Foire Aux Questions

Hypnose ericksonienne

Suis-je conscient lors de la transe hypnotique ?

Oui. Hormis dans la transe anesthésique qui est proposée dans certaines chirurgies, dans le travail thérapeutique classique, vous êtes conscient de ce qui se déroule même si vous pouvez vous sentir comme dans un rêve.

Le praticien peut-il me suggérer de faire des choses contre ma volonté ?

Non. Vous êtes le seul décideur du déroulement de la séance. Je ne suis là que pour vous accompagner dans le respect total de vos choix.

Est-ce que je serai réceptif à la technique ?

Oui à 90 %. Très peu de personnes sont incapables de rentrer en transe. Ce sont des personnes qui ne savent pas lâcher prise ou qui ne veulent pas rentrer en transe et qui déploient beaucoup d’efforts à cet effet.

Est-il possible que j'ai du mal à sortir de transe ?

Non. Tout le monde sort de transe, même si cet état est tellement confortable que certaines personnes ne souhaitent pas en sortir quand le thérapeute le désire. Cela peut donc, dans certains cas, prendre un peu plus de temps que prévu. Par ailleurs, dans de rares cas, le client peut ressentir une céphalée ou une vision perturbée. Il suffira de rentrer à nouveau en transe quelques minutes pour en ressortir sans symptômes gênants.

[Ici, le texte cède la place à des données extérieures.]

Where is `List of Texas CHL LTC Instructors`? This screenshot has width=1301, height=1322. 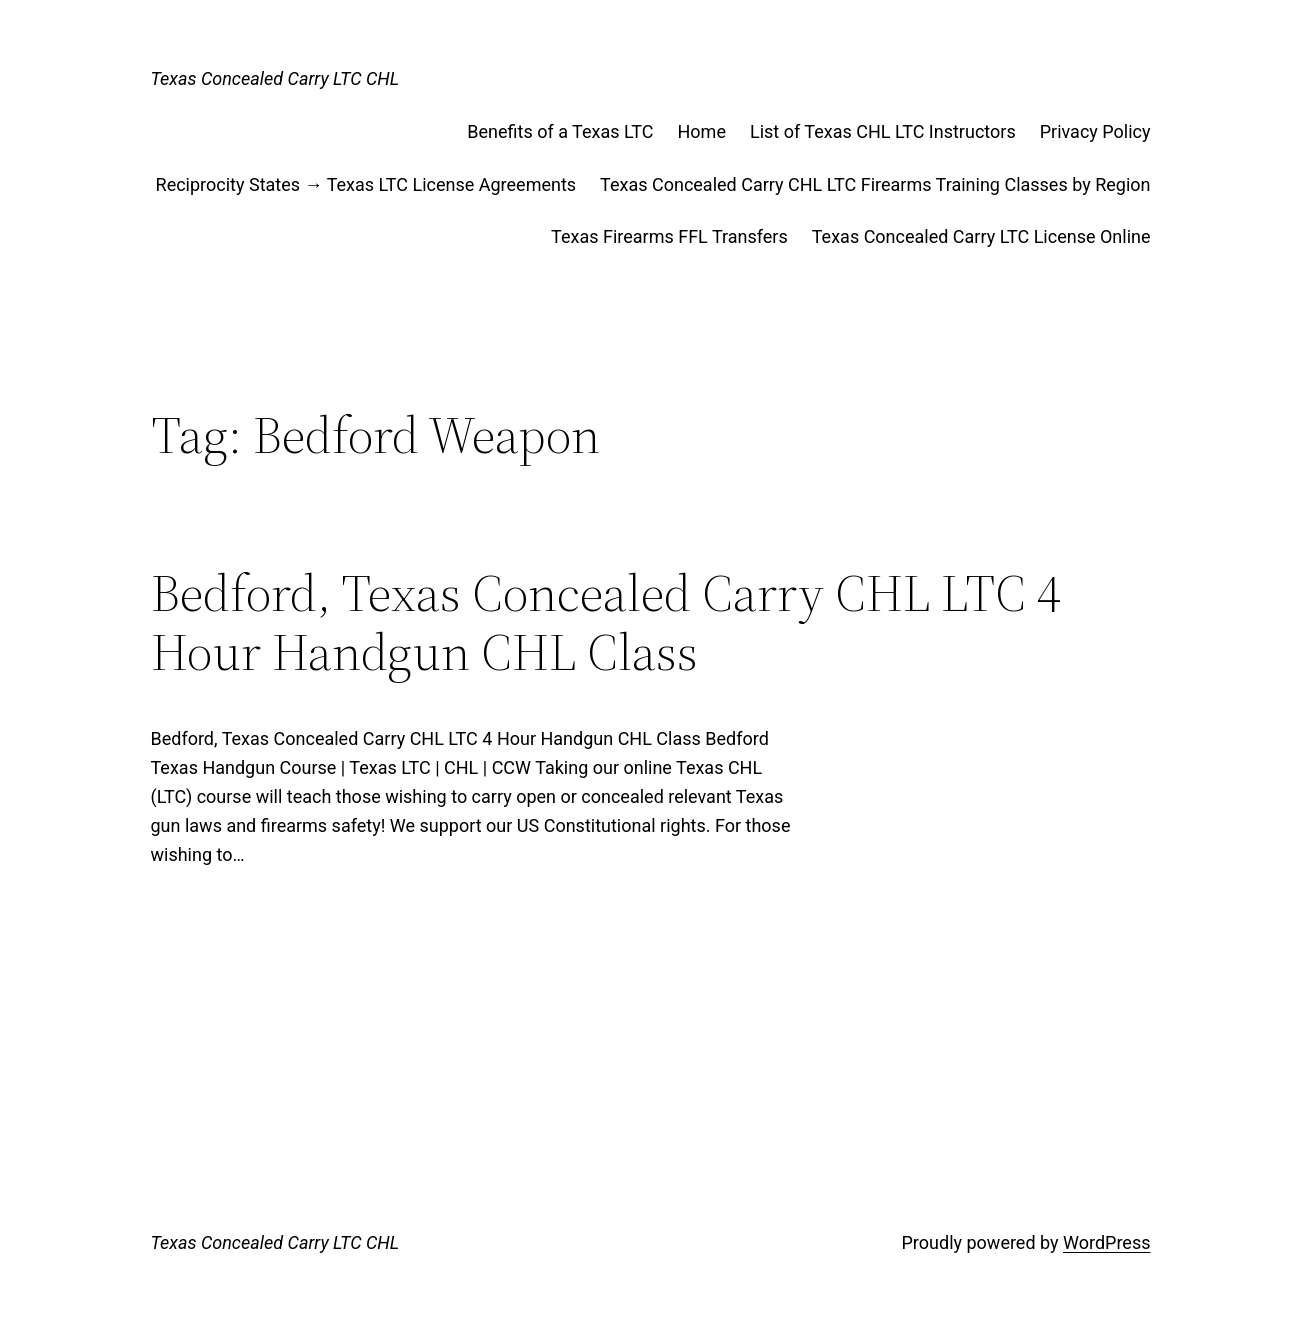 List of Texas CHL LTC Instructors is located at coordinates (883, 131).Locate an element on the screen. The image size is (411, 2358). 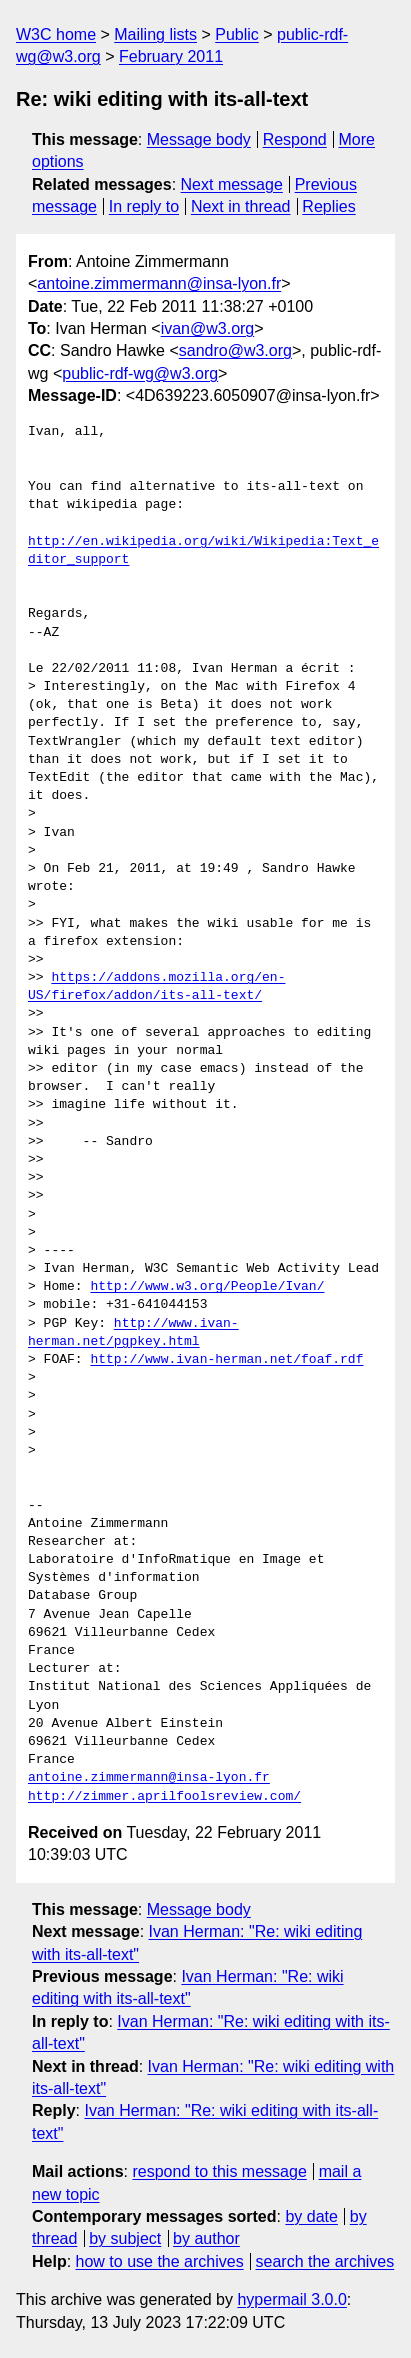
ivan@w3.org is located at coordinates (208, 328).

Combien de séances me faudra-t-il pour résoudre mon problème ?

L’engagement en thérapies brèves est de résoudre le problème en dix séances maximum. Dans la grande majorité des cas, moins de cinq séances sont nécessaires. Toutefois, pour régler une problématique, il est parfois nécessaire de traiter en amont d’autres problèmes sous-jacents qui répondent au même principe de résolution de dix séances maximum.

Est-ce que je peux revivre des situations désagréables ?

Oui. Il est parfois nécessaire de vivre ou revivre des situations désagréables. Néanmoins, l’état de dissociation de la transe hypnotique vous permettra d’en être beaucoup moins affecté qu’en état conscient.

Y-a-t-il des contre-indications à l'hypnose ?

Oui : les patients diagnostiqués psychotiques, psychopathes, pervers, les états « borderline », les dépressions mélancoliques.

Programmation neuro-linguistique

Suis-je conscient lors d'un protocole de PNL ?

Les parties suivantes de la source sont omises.